Hak atas kepastian hukum dan perlindungan dari tindakan sewenang-wenang dijamin konstitusi. Karena itu, praperadilan menjadi instrumen penting untuk memastikan proses hukum berjalan sesuai rel.
Apalagi, status tersangka bukan sekadar label administratif. Ia membawa konsekuensi sosial, psikologis, dan reputasional yang serius. Oleh karena itu, penetapannya harus melalui proses yang transparan, akuntabel, dan sesuai hukum.
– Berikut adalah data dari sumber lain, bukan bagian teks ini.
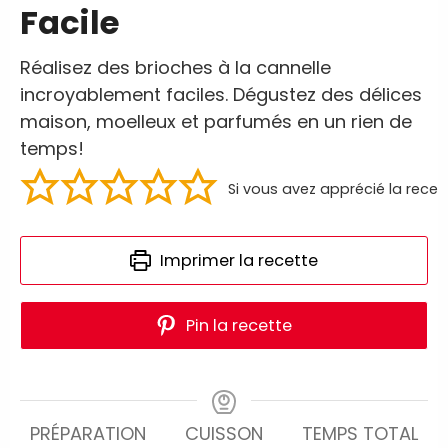
Facile
Réalisez des brioches à la cannelle
incroyablement faciles. Dégustez des délices
maison, moelleux et parfumés en un rien de
temps!
Si vous avez apprécié la recet
Imprimer la recette
Pin la recette
PRÉPARATION
CUISSON
TEMPS TOTAL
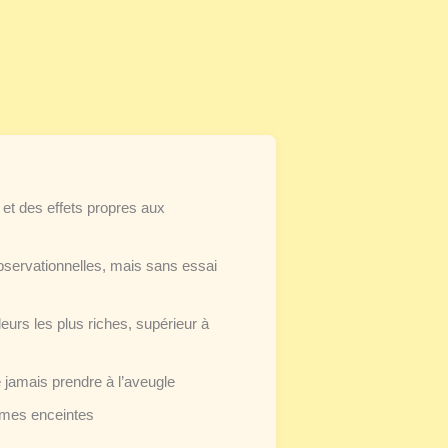
 et des effets propres aux
bservationnelles, mais sans essai
urs les plus riches, supérieur à
ne jamais prendre à l’aveugle
emmes enceintes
Fakta Persidangan yang “Terang”
Dari jalannya sidang, sejumlah fakta muncul: ahli tidak dapat menjelaskan dasar KUHAP terkait sprindik umum dan khusus; saksi fakta menguraikan bahwa hubungan utang mendahului dugaan tindak pidana; serta tidak adanya penegasan bahwa dua alat bukti yang sah telah diperoleh sebelum penetapan tersangka.
Dalam perspektif hukum acara, kondisi demikian memberikan ruang bagi hakim untuk menyatakan penetapan tersangka tidak sah apabila ditemukan cacat prosedural.
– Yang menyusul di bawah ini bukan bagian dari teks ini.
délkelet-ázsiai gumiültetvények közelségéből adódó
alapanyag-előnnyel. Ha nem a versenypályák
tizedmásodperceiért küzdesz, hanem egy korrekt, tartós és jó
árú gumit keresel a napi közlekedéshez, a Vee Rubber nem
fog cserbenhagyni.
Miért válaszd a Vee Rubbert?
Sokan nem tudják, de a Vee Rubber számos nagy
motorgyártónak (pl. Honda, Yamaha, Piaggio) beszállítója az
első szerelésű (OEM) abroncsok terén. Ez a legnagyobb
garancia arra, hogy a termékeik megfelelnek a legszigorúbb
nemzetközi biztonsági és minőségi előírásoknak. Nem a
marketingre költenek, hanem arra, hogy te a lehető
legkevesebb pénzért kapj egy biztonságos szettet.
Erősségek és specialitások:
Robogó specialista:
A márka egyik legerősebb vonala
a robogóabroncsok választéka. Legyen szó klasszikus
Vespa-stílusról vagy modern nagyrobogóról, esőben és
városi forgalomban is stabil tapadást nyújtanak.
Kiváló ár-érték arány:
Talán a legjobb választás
Hakim praperadilan memiliki kewenangan untuk menilai apakah proses penyidikan telah memenuhi syarat formil dan materiil sebagaimana diatur KUHAP. Jika tidak, maka permohonan pemohon patut dikabulkan.
Putusan dalam perkara ini bukan sekadar tentang satu individu. Ia menjadi cerminan bagaimana sistem peradilan pidana menjaga keseimbangan antara kewenangan negara dan hak warga negara.
Kejaksaan memiliki mandat memberantas korupsi. Namun mandat tersebut harus dijalankan dalam koridor hukum acara. Penegakan hukum tidak boleh mengabaikan prosedur, karena prosedur adalah jantung keadilan.
Hakim berada di posisi penentu. Jika fakta persidangan menunjukkan adanya ketidaksesuaian prosedural, maka demi asas kepastian hukum dan perlindungan hak asasi, praperadilan seharusnya dikabulkan.
Sebaliknya, jika hakim menilai seluruh prosedur telah sesuai, maka permohonan dapat ditolak dengan argumentasi hukum yang terukur. Namun dari dinamika persidangan yang terungkap, dalil pemohon tampak memperoleh penguatan signifikan.
Menunggu Putusan
Kini publik menanti putusan. Apakah hakim akan melihat fakta persidangan sebagai dasar kuat untuk mengoreksi proses penyidikan, ataukah menilai tindakan termohon telah sah?
Yang jelas, praperadilan bukan penghalang pemberantasan korupsi. Ia justru mekanisme kontrol agar pemberantasan korupsi berjalan sesuai hukum.
Dalam konteks perkara Christofel Liyanto, perdebatan soal sprindik, hubungan keperdataan, serta tahapan penyidikan menjadi titik sentral. Jika benar prosedur tidak ditempuh sebagaimana mestinya, maka demi hukum dan keadilan, permohonan praperadilan layak untuk dikabulkan.
Putusan hakim kelak akan menjadi preseden penting bukan hanya bagi para pihak, tetapi juga bagi praktik penegakan hukum di daerah. Sebab di ruang sidang itulah, asas legalitas, kepastian hukum, dan perlindungan hak warga negara diuji secara nyata.